Another kind of metrics shown by the benchmark tool is the memory usage. The first column shows the number of memory allocation, while the second shows the total amount of consumption during the process. In the example above, all algorithms show similar level of memory usage. However, things are slightly different if we change the argument to the benchmark command.
Here is the output if we compress a smaller file repeatedly:
Repeating 100 times per compression method (total 12.5 MiB).
Compression Compressed Throughput Memory Usage
------------------------------------------------------------------------------------------------
0. s2-parallel-4 43.6 KiB 833.4 MiB/s 533 2.1 MiB
1. s2-parallel-8 43.6 KiB 833.3 MiB/s 555 2.1 MiB
2. s2-default 43.6 KiB 833.3 MiB/s 579 2.1 MiB
3. s2-better 41.3 KiB 500 MiB/s 610 2.1 MiB
4. zstd-fastest 28.6 KiB 240.4 MiB/s 925 9.5 MiB
5. deflate-best-speed 34.3 KiB 198.4 MiB/s 22 874.6 KiB
6. zstd 26.8 KiB 165.4 MiB/s 907 18.5 MiB
7. zstd-better-compression 26.3 KiB 162.3 MiB/s 881 37.3 MiB
8. gzip-best-speed 33.7 KiB 150.6 MiB/s 28 1.2 MiB
9. pgzip-best-speed 34.3 KiB 143.7 MiB/s 1649 220.2 MiB
10. deflate-default 31.2 KiB 126.3 MiB/s 22 1.1 MiB
11. lz4 44.7 KiB 112.6 MiB/s 435 816.7 MiB
12. pgzip 31.2 KiB 94.6 MiB/s 2634 277.5 MiB
13. gzip 30.4 KiB 39.5 MiB/s 26 874.7 KiB
14. deflate-best-compression 30.4 KiB 25.4 MiB/s 21 1 MiB
15. gzip-best-compression 30.4 KiB 24.5 MiB/s 27 874.9 KiB
16. pgzip-best-compression 30.4 KiB 23.1 MiB/s 2646 281.8 MiB
17. zstd-best-compression 25.1 KiB 19.3 MiB/s 882 99.3 MiB
While s2 significantly uses way less memory in this case, pgzip’s numbers seem indifferent to the input size. Turns out, pgzip has different memory usage logic. It would quickly allocate necessary memory and plateau, which s2 is more on a linear fashion. Here is rough graph is demonstrate the difference:
Therefore, if your backup target is small, and memory is extremely restricted, s2 might be necessary. Otherwise, all algorithms are valid candidates.
Minimum file size and extensions to compress
As discussed above, some compression algorithms make sense only if the payload is large enough. So it might be beneficial to set a minimum file size when using these algorithms.

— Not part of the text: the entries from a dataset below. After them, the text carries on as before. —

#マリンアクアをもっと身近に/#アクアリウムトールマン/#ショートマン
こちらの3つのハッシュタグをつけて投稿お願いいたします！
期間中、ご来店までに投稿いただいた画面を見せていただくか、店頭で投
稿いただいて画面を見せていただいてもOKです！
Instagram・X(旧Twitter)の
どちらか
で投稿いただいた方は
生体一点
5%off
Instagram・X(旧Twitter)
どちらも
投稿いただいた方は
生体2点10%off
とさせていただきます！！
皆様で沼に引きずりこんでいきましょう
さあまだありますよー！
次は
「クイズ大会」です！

On the other hand, if Kopia notices that a data chunk grows size after compression, it will simply use the original data (which explains why you might still see significant “(uncompressed)” in the kopia content stats
output). So if you don’t know the optimal minimum file size for the algorithm with your data set, and you don’t mind wasting some CPU time to compress the data then get discarded, you don’t need to set a minimum file size.
As for extensions, some file formats are already heavily compressed, such as video files. Applying general-purposed compression would not have much effect, while wasting CPU time. These file extensions are suggested to be set to never compressed.
Side note
We also compared the efficiency of compressing a file as whole using standalone tools versus Kopia (that is, split with default DYNAMIC-4M-BUZHASH
then compress). Here is the result
Description | Size in MiB | Ratio to original |
---|---|---|
Original | 466.7 | 100% |
s2c, which compress file with s2 | 119.4 | 25.59% |
Kopia s2-default | 133.3 | 28.56% |
7zip using gzip format | 80.6 | 17.27% |
Kopia gzip | 87.8 | 18.81% |
The loss of compression ratio due to splitting is expected, and we are happy to see the loss is relatively small. Don’t forget that in a large enough repository, the deduplication itself (thanks to splitting) would further reduce the backup size.